WORK REQUEST -> No picture should appear in the copy. Transcribe exactly, and only, the lines from the one with "しく召し上がっていただけます。" through the last line of the data below.

---- ENTRIES PROVIDED

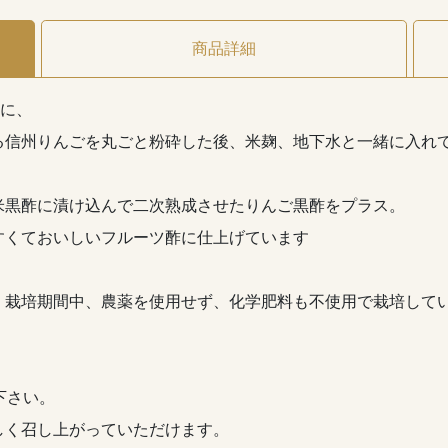
商品詳細
中に、
る信州りんごを丸ごと粉砕した後、米麹、地下水と一緒に入れて
米黒酢に漬け込んで二次熟成させたりんご黒酢をプラス。
すくておいしいフルーツ酢に仕上げています
、栽培期間中、農薬を使用せず、化学肥料も不使用で栽培して
下さい。
しく召し上がっていただけます。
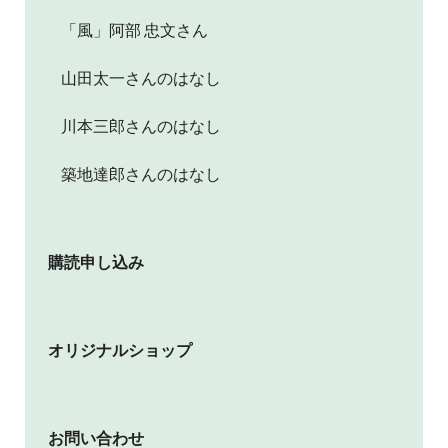
「風」阿部 忠文さん
山田太一さんのはなし
川本三郎さんのはなし
築地達郎さんのはなし
購読申し込み
オリジナルショップ
お問い合わせ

--------

OUTPUT BELOW ->
しく召し上がっていただけます。
「風」阿部 忠文さん
山田太一さんのはなし
川本三郎さんのはなし
築地達郎さんのはなし
購読申し込み
オリジナルショップ
お問い合わせ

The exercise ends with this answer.